- **Aim of the exercise**:
Using the data below, output a verbatim copy of the lines between the one holding "alleen noodzakelijke cookies" and the one holding "étincelles et des lanternes fabriquées à", inclusive, without any pictures.

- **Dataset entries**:
--
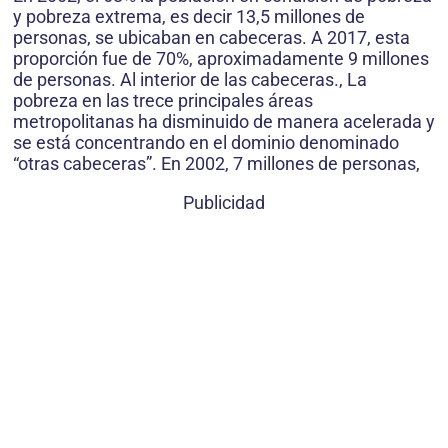
y pobreza extrema, es decir 13,5 millones de
personas, se ubicaban en cabeceras. A 2017, esta
proporción fue de 70%, aproximadamente 9 millones
de personas. Al interior de las cabeceras., La
pobreza en las trece principales áreas
metropolitanas ha disminuido de manera acelerada y
se está concentrando en el dominio denominado
“otras cabeceras”. En 2002, 7 millones de personas,
Publicidad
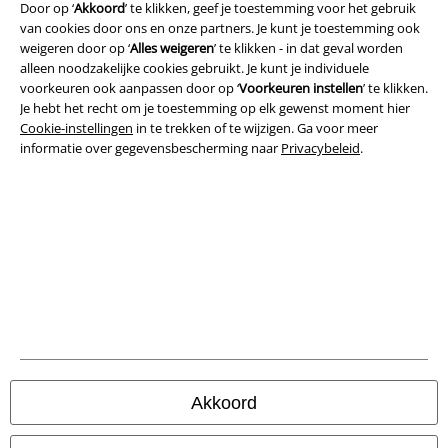
Door op ‘
Akkoord
’ te klikken, geef je toestemming voor het gebruik
van cookies door ons en onze partners. Je kunt je toestemming ook
Legal
weigeren door op ‘
Alles weigeren
’ te klikken - in dat geval worden
Algemene Voorwaarden
alleen noodzakelijke cookies gebruikt. Je kunt je individuele
voorkeuren ook aanpassen door op ‘
Voorkeuren instellen
’ te klikken.
Je hebt het recht om je toestemming op elk gewenst moment hier
Bedrijfsgegevens
Cookie-instellingen
in te trekken of te wijzigen. Ga voor meer
informatie over gegevensbescherming naar
Privacybeleid
.
Privacyverklaring
Verklaring van conformiteit
Informatie over toegankelijkheid
Cookie-instellingen
Annuleer bestelling
Alle prijzen incl.
wettelijke BTW
Akkoord
© 1986-2026 Large Popmerchandising B.V.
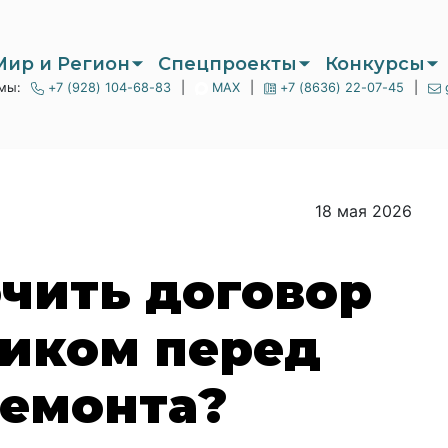
Мир и Регион
Спецпроекты
Конкурсы
мы:
+7 (928) 104-68-83
|
MAX
|
+7 (8636) 22-07-45
|
18 мая 2026
чить договор
чиком перед
ремонта?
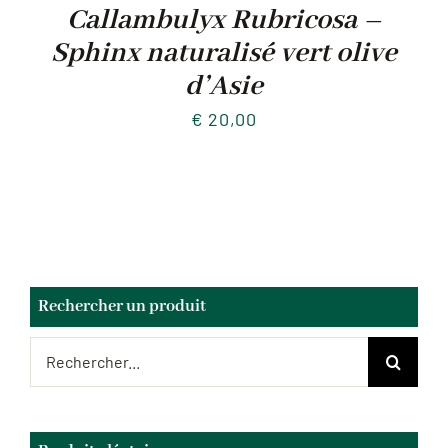
Callambulyx Rubricosa –
Sphinx naturalisé vert olive
d’Asie
€
20,00
Rechercher un produit
Rechercher:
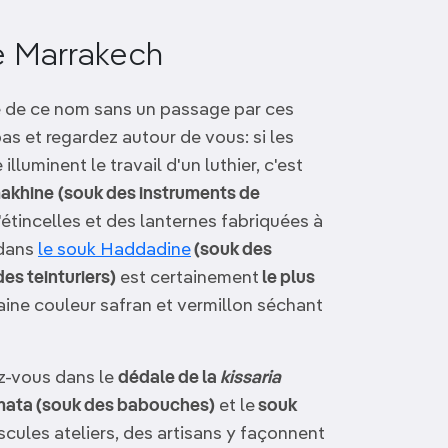
e Marrakech
ne de ce nom sans un passage par ces
pas et regardez autour de vous: si les
illuminent le travail d'un luthier, c'est
akhine
(souk des instruments de
étincelles et des lanternes fabriquées à
 dans
le souk Haddadine
(souk des
es teinturiers)
est certainement
le plus
aine couleur safran et vermillon séchant
z-vous dans le
dédale de la
kissaria
mata (souk des babouches)
et le
souk
cules ateliers, des artisans y façonnent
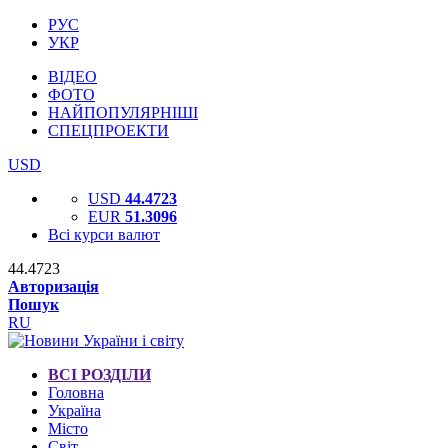
РУС
УКР
ВІДЕО
ФОТО
НАЙПОПУЛЯРНІШІ
СПЕЦПРОЕКТИ
USD
USD
44.4723
EUR
51.3096
Всі курси валют
44.4723
Авторизація
Пошук
RU
ВСІ РОЗДІЛИ
Головна
Україна
Місто
Світ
--
- **Task output**:
alleen noodzakelijke cookies gebruikt. Je kunt je individuele
voorkeuren ook aanpassen door op ‘
Voorkeuren instellen
’ te klikken.
Je hebt het recht om je toestemming op elk gewenst moment hier
Bedrijfsgegevens
Cookie-instellingen
in te trekken of te wijzigen. Ga voor meer
informatie over gegevensbescherming naar
Privacybeleid
.
Privacyverklaring
Verklaring van conformiteit
Informatie over toegankelijkheid
Cookie-instellingen
Annuleer bestelling
Alle prijzen incl.
wettelijke BTW
Akkoord
© 1986-2026 Large Popmerchandising B.V.
Мир и Регион
Спецпроекты
Конкурсы
мы:
+7 (928) 104-68-83
|
MAX
|
+7 (8636) 22-07-45
|
18 мая 2026
чить договор
чиком перед
ремонта?
Callambulyx Rubricosa –
Sphinx naturalisé vert olive
d’Asie
€
20,00
Rechercher un produit
Rechercher:
e Marrakech
ne de ce nom sans un passage par ces
pas et regardez autour de vous: si les
illuminent le travail d'un luthier, c'est
akhine
(souk des instruments de
étincelles et des lanternes fabriquées à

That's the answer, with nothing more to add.